Greatest Hits & More is the first compilation album by Greek-Swedish recording artist Helena Paparizou, released in Greece and Cyprus by Sony Music Greece/RCA on 23 May 2011, although it became available through some retailers as early as 20 May. The album is a three disc set containing 52 tracks since the start of her solo career (since 2003), spanning five studio albums: Protereotita (2004), Iparhi Logos (2006), The Game of Love (2006), Vrisko To Logo Na Zo (2008), and Giro Apo T' Oneiro (2010). Although marketed as a greatest hits album, it contains all of Paparizou's regularly released singles, including some of their English versions, rather than a selective collection of the best performing songs, as well as several promotional singles and album tracks that have never officially been released to radios. The first disc is mostly a collection of her regularly released solo singles; the second is split into three sections: "International" containing English-language songs, "B-Sides" containing mostly album tracks (none of which are b-sides), and "Covers"; the third is split into "New Songs" featuring "Baby It's Over" and "Love Me Crazy", "Bonus Tracks" with four remixes of the former and a Greek-language version of the latter entitled "Oti Niotho Den Allazei", and finally "Duets", showcasing her work as a featured artist.

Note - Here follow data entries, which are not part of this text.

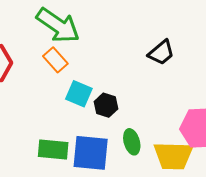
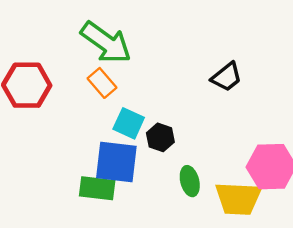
blue square: (91, 153) -> (116, 162), moved

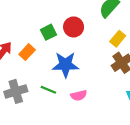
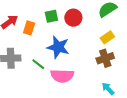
orange rectangle: (27, 52) -> (29, 28), turned -40
pink semicircle: (79, 95) -> (62, 76), size x1.6

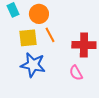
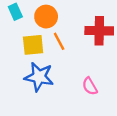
red cross: (84, 45) -> (99, 31), moved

The album debuted at number two on the Greek Albums Chart and has so far spent six weeks on the chart. The album's lead single, "Baby It's Over", debuted at number one on the Billboard Greek Digital Songs Chart and eventually topped the Greek Airplay Chart for nine weeks. The album's second single is "O,ti Niotho Den Allazei" ("Love Me Crazy"). Paparizou also promoted the album with performances at the first MADWalk and The X Factor.

Background
Greatest Hits & More is Paparizou's first compilation album release. It will be a triple album, containing her hit singles as well as two new English-language tracks "Baby It's Over", "Love Me Crazy", as well as a Greek-language version of the former entitled "O,ti Niotho Den Allazi" (What i feel doesn't change). There will also be a DVD containing a collection of her music videos as well as backstage videos and a photo gallery. The release date for the album was originally announced to be in late March but it was then delayed to late April. Teasers of the lyrics of the other two songs have also been released: "There's so many dreams unlighted swirling in the sky above absent minds. Open up to be enlightened there's a miracle for everyone to find" (from "Love Me Crazy").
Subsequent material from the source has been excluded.